O Direito como matéria fundamental para a pacificação social se dirige a todos os homens, leigos ou cultos, independentemente de classe social, econômica, cor, raça ou etnia. Disto resulta-se que de seu caráter democrático, as Teorias Constitucionais do bem jurídico penal tem grande importância por fortalecer a cultura de estudar e aplicar o Direito Penal em consonância com a Constituição, preservando a dignidade humana.

Este princípio reflete diretamente no Direito, mas em especial acalenta o Direito Penal. O sistema penal não poderia impor aos indivíduos o cumprimento de pena sem considerar as individualidades, qualidades e grau de periculosidade de cada conduta. O presente estudo possui como temática intervenção a qual o Estado deve mediar o mínimo possível por meio do Direito Penal. O cenário da sociedade e a delonga pela aplicabilidade do Direito e as formas em que é prestado.

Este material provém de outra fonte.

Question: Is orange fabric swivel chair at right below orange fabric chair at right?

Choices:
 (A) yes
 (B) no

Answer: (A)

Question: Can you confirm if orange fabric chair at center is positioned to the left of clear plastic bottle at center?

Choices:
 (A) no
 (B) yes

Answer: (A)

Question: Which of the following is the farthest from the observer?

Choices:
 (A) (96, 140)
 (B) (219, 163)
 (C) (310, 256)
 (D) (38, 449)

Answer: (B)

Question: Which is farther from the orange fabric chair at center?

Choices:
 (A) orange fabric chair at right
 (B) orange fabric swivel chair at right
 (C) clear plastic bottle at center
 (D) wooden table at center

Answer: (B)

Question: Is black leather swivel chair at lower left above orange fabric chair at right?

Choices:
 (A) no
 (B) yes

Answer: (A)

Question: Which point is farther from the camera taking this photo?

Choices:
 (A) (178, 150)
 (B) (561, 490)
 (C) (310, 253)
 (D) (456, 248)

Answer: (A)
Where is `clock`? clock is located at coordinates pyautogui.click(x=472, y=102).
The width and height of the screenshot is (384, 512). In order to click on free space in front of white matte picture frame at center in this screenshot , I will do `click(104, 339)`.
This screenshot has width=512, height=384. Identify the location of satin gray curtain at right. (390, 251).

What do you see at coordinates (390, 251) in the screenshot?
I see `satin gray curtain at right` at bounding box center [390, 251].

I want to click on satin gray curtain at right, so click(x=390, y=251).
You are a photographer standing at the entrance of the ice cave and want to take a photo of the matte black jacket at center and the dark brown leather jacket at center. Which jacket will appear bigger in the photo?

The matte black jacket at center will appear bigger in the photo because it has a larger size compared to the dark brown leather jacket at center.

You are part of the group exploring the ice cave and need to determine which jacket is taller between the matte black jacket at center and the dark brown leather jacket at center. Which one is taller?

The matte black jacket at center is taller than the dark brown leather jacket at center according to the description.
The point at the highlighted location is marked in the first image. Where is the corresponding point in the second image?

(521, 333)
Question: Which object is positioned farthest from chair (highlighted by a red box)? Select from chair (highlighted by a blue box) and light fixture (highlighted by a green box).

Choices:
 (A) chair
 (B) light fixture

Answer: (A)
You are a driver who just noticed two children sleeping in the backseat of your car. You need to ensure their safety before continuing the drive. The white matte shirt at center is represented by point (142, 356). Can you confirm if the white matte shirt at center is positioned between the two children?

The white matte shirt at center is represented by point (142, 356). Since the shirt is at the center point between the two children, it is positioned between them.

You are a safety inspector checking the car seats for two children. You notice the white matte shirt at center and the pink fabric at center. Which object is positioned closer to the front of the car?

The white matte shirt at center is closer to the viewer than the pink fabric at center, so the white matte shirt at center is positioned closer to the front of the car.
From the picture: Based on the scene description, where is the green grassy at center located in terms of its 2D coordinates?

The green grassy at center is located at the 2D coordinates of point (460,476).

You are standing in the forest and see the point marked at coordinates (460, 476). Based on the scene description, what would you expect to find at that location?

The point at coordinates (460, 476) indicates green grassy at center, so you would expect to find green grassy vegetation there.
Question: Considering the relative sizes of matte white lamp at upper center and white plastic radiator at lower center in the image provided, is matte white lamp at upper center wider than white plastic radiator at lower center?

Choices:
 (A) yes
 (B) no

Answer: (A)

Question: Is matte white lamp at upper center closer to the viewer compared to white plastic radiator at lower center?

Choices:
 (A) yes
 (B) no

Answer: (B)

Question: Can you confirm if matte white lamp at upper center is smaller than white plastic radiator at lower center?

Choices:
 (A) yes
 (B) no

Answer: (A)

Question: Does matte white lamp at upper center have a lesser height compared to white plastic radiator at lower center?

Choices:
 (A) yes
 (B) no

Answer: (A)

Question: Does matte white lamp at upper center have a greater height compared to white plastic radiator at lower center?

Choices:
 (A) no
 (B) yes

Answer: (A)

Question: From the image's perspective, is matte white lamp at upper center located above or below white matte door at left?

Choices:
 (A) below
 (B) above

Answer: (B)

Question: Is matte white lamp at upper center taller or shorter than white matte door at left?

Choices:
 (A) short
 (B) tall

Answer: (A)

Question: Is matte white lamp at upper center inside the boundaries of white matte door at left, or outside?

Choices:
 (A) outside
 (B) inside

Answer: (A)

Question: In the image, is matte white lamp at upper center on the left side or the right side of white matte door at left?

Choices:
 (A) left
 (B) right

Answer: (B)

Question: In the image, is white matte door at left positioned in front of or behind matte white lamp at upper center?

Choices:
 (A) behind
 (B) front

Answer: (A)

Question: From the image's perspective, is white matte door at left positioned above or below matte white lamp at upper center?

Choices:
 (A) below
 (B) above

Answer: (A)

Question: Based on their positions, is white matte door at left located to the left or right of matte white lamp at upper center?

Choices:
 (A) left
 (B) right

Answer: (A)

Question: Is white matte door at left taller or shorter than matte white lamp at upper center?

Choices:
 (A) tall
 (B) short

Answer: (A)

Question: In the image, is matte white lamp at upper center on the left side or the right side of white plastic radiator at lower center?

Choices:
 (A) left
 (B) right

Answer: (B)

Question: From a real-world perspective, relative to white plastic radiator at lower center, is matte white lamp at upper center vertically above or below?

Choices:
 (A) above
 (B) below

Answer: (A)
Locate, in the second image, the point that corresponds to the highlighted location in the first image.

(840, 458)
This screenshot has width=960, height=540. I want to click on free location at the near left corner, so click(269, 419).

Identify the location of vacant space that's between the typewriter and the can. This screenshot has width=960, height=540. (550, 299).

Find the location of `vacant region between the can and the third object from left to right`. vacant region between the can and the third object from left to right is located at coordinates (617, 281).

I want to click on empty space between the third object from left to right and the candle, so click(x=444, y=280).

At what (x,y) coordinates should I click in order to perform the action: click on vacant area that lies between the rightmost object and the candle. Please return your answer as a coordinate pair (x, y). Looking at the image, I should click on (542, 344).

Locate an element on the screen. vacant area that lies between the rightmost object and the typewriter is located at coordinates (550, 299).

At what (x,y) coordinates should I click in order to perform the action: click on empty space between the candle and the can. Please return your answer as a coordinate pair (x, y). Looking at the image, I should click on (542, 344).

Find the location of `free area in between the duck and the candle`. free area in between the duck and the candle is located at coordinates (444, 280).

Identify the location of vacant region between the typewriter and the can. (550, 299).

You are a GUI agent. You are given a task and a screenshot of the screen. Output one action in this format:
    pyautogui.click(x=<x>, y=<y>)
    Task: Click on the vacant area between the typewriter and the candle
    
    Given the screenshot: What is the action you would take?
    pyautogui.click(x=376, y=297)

Diante destas questões, este trabalho se dispõe a esclarecer quando o Direito Penal deverá intervir e como deve ele abrigar os valores superiores fundamentais como os Direitos Humanos e os princípios da dignidade da pessoa humana, da liberdade, da justiça e da igualdade. Esclarecer a intervenção mínima e necessária de modo a abranger os valores superiores fundamentais como os Direitos Humanos, salientando os limites do Direito Penal e entender a limitação compreendida pelo Supremo Tribunal Federal, reconhecendo requisitos em relação aos crimes insignificantes para delimitar as lesões insignificantes aos bens que são juridicamente tutelados pelo esplêndido Direito Penal, como amostra o assunto objeto de estudo: Crime de Bagatela associando-o com o cenário constitucional

2) METODOLOGIA:

Para a realização deste trabalho será utilizado o método dedutivo para pesquisa, com importantes referências bibliográficas e baseado em princípios normativos da Constituição Federal e do Código Penal, bem como autores renomados com propriedade sob o assunto. Pretende-se o esclarecimento do fortalecimento da cultura, estudo e aplicação do Direito Penal Mínimo e Necessário projetado à luz da Constituição, interligando a teoria com a prática em casos de crimes de bagatela. Com isso a necessidade de entender a estrutura jurídica para depois poder compreender a intervenção do Estado em razão de cada caso específico, analisando os requisitos, simultaneamente, focando no princípio da insignificância.

3) FUNDAMENTAÇÃO TEÓRICA

As violências sociais sentidas pela sociedade brasileira têm tornado o Direito Penal alvo de críticas e, assim, tornado a justiça brasileira desacreditada. Por isso, a sociedade, no sentido correto da palavra, manifesta o desejo de maior intervenção do Direito a fim de dar ordem ao caos vivido pela sociedade com a violência e as ondas de crime, provocando um fenômeno jurídico (ubi societas ibi ius) permeando na sociedade o direito. Aparece como forma de solução para a comunidade o maior enrijecimento das leis e a punição como reeducadoras sociais. Entretanto, há um limite de intervenção penal, legitimamente, pois que ela é delimitada pelos direitos fundamentais dos seres humanos. Conforme escreveu Luiz Fernando Botelho de Carvalho (2007 p. 2):

Assim, o Direito Penal, sob os auspícios dos Princípios da Adequação Social[grifo nosso] e da Intervenção Mínima , somente deve agir até onde seja necessário para a proteção [grifo nosso] do bem jurídico, não se ocupando de bagatelas. Decorre daí o Princípio da Bagatela ou da Insignificância que pode ser conceituado como sendo aquele que permite afastar a tipicidade de fatos causadores de danos de pouca ou nenhuma importância. Dessa forma, não merecem a atenção do Direito Penal.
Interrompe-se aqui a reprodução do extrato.